A common, highly-performant use case for Kinetica is multi-head ingest into a fact table and multi-head egress from a materialized view created from that fact table, periodically refreshed at some interval.
The example given below can be downloaded & run to demonstrate the use case on a local Kinetica instance.
This guide will demonstrate a simple use case, implemented in Java & SQL, consisting of four entities:
- Multi-Head Ingest Client
- Fact Table (ingestion target)
- Materialized View from Fact Table (egress source)
- Multi-Head Egress Client
These components work together in four phases:
First, a schema needs to be created to contain the other database objects subsequently created.
A table, order_history, needs to be created before ingestion can begin. It serves as the multi-head ingestion target.
The table is sharded on store_id, so that the subsequent aggregation on store_id by the materialized view can execute quickly, without having to synchronize aggregation results across shards.
A materialized view, store_sales, needs to be created before keyed lookups can begin. It serves as the multi-head egress source.
The materialized view aggregates each store's total sales by date from the order_history table, grouping on store_id and the date portion of the order timestamp. It also uses the KI_HINT_GROUP_BY_PK hint to make a primary key out of these two grouping columns. Doing so automatically creates a primary key index on the two columns, meeting the keyed lookup criteria that all columns involved in the lookup be indexed.
The refresh interval given to the materialized view is for reference only; in this example, the view will be manually refreshed to allow results to be shown immediately.
The BulkInserter is the Java object that performs multi-head ingestion. To create one, the database connection is used to extract the Type schema of the ingest target table and the BulkInserter created with that Type.
Once the BulkInserter has been created, GenericRecord objects of the given Type are inserted into it. The indexes used in assigning column values to each GenericRecord are 0-based and match the column order of the target table: store_id, id, total_amount, and then timestamp.
The BulkInserter automatically inserts records as each of its queues reaches the configured queueSize. Before ending the ingest session, the BulkInserter is flushed, initiating inserts of any remaining queued records.

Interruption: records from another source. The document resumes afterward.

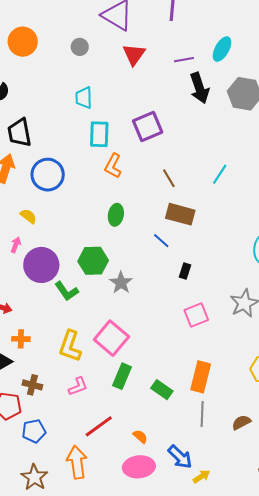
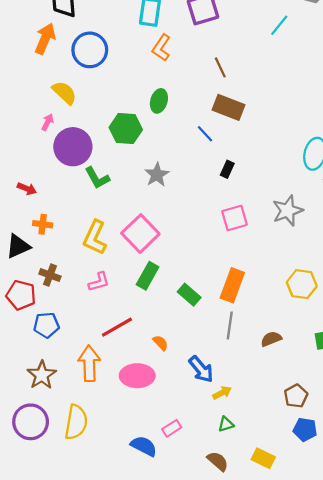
cyan line: (220, 174) -> (279, 25), moved
yellow semicircle: (28, 216) -> (64, 93), size x1.4
green hexagon: (93, 261) -> (126, 129), moved
pink ellipse: (139, 467) -> (137, 376), moved

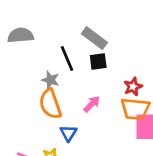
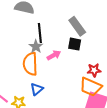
black line: (67, 59) -> (40, 33), moved
pink arrow: (92, 104) -> (54, 55), moved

See the ingest method of MultiHeadUseCase.java for details.
Though the materialized view in this example (and in the associated use case) is configured to periodically refresh, a manual refresh is done between ingest & egress phases to avoid having to wait for the refresh cycle.
The manual refresh requires only a database connection in order to be initiated.
See the refresh method of MultiHeadUseCase.java for details.
The RecordRetriever is the Java object that performs multi-head egress. Creating one requires steps similar to creating a BulkInserter. The database connection is used to extract the Type schema of the egress source table and the RecordRetriever is created with that Type.
Multi-head egress is accomplished through a keyed lookup of records. At this point, the lookup keys & filters are established.
The lookup filter is fixed to the current day's date.
The lookup keys are established, one for each store number being looked up. Each key value is matched against the shard key column, store_id, of the source view, store_sales. Since the view has only one column in its shard key, there is only one entry in each key List.
With each store number lookup key and the fixed date filter for today, the RecordRetriever extracts the corresponding store sales total and outputs the store_id & total_sales. Similar to the assigning of column values with the GenericRecord during ingest, the indexes used in extracting column values from the result of the keyed lookup are 0-based and match the column order of the source view.
See the egress method of MultiHeadUseCase.java for details.
Download & Run
Included below are the artifacts needed to run this example on an instance of Kinetica. Maven will be used to compile the Java program.
- pom.xml - for compiling the Java example program
- MultiHeadUseCase.java - the ingress/egress Java example program itself
To run the example, compile the Java program & run.
Create a directory for the example Java project and move the example files into it as shown:
1 2 3 4 5 6
MultiHeadUseCase/ ├── pom.xml └── src/ └── main/ └── java/ └── MultiHeadUseCase.java
Compile the Java program in the directory with the
cd MultiHeadUseCase mvn clean package
Run the example:
java -jar target/multi-head-1.0-jar-with-dependencies.jar run [<hostname> [<username> <password>]]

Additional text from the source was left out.